Kalp kası hasarının birçok hastada geçici olduğunu ve
başlangıçtan genellikle birkaç hafta sonra kalbin kasılma ve gevşeme
fonksiyonlarının tamamen düzeldiğini söyleyen Prof. Dr. Buturak, “Ancak
çok nadiren yüzde 1´den daha düşük oranda, kalıcı hasar bırakabilir. Burada en
önemli nokta, hastaların tanı konar konmaz uygun tedavi ve desteği
almalarıdır” diye konuştu.

“Önlemeye yönelik tedavisi yok”

Kırık kalp sendromunu önlemeye yönelik bilinen bir tedavi
bulunmadığını ancak alınabilecek bazı önlemlerin fayda sağladığını anlatan
Prof. Dr. Ali Buturak konuyla ilgili şu bilgileri verdi:

Stres yönetimini ve problem çözme tekniklerini öğrenmek, fiziksel ve duygusal stresi sınırlamanıza yardımcı olabilir. Yoga, meditasyon, günlük tutma veya farkındalık uygulamak, sıcak banyo yapmak, kokulu mumların yakılması, uzun derin nefesler alınıp yavaşça nefes vermek gibi gevşeme tekniklerinin uygulanması faydalı olabilir. Stresinizin kaynağına bağlı olarak, stresiniz hakkında konuşmak ve başa çıkma becerilerinizi paylaşmak için bir destek grubuna katılmak veya profesyonel bir danışman da stres yönetimine yardımcı olur.

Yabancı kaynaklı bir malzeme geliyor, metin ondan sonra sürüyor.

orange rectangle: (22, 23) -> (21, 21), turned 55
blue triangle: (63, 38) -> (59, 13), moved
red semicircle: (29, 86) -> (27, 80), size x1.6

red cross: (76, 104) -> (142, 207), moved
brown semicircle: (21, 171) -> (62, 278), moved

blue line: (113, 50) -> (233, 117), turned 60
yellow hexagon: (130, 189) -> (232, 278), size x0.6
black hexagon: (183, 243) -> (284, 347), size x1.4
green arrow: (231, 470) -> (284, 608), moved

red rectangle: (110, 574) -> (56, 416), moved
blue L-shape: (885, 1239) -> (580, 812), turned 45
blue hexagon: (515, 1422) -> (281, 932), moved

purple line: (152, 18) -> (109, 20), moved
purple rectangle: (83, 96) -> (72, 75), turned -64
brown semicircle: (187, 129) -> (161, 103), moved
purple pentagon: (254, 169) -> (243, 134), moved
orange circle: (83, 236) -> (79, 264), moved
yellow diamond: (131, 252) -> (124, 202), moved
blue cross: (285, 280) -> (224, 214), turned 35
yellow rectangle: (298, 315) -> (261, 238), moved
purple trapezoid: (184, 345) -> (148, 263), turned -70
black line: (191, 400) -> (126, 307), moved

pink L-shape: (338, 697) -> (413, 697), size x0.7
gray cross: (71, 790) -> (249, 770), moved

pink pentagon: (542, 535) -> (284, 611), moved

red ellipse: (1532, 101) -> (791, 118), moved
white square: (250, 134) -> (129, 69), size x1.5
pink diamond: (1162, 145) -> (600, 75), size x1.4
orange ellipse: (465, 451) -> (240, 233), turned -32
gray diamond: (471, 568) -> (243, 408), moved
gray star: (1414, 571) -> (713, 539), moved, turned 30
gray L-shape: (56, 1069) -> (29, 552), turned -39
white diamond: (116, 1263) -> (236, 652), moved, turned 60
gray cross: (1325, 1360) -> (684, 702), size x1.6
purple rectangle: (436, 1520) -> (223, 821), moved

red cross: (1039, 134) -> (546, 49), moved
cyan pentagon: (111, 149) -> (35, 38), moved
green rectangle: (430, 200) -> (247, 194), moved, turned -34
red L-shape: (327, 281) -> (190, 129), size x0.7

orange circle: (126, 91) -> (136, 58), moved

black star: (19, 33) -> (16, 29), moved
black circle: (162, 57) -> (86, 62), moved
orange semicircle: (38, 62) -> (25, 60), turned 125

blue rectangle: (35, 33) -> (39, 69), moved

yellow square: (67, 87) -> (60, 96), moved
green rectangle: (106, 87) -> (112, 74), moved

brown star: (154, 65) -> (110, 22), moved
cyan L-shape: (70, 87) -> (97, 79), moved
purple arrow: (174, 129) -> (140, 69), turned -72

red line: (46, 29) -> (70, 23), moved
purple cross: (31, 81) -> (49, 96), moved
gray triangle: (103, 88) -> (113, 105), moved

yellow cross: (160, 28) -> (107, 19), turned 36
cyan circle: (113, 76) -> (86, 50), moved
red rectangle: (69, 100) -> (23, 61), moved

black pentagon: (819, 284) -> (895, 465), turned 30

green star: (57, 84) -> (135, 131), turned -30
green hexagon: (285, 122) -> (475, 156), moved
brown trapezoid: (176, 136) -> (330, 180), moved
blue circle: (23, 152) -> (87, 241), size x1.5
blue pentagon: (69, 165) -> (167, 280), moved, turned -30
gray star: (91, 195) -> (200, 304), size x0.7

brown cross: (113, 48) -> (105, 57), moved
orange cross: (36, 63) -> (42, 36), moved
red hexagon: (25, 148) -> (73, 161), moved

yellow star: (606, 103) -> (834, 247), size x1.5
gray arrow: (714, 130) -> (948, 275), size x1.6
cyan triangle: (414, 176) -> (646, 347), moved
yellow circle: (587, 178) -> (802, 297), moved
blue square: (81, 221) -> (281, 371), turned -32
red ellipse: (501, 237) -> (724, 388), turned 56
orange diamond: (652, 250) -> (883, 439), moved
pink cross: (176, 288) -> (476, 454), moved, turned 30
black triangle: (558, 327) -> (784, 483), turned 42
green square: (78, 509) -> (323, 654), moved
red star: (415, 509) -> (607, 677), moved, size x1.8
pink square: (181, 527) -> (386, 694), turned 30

Ayrıca sağlıklı alışkanlıklar edinmek, Akdeniz diyeti gibi sağlıklı bir beslenme alışkanlığı kazanmak, düzenli egzersiz yapmak (haftada en az beş kez 30 dakika), yeterli uyumak (gece 7-9 saat), sosyalleşmek, tütün ve tütün ürünlerinin kullanımından kaçınmak da duygusal ve fiziksel stresi önlemede fayda sağlayacaktır.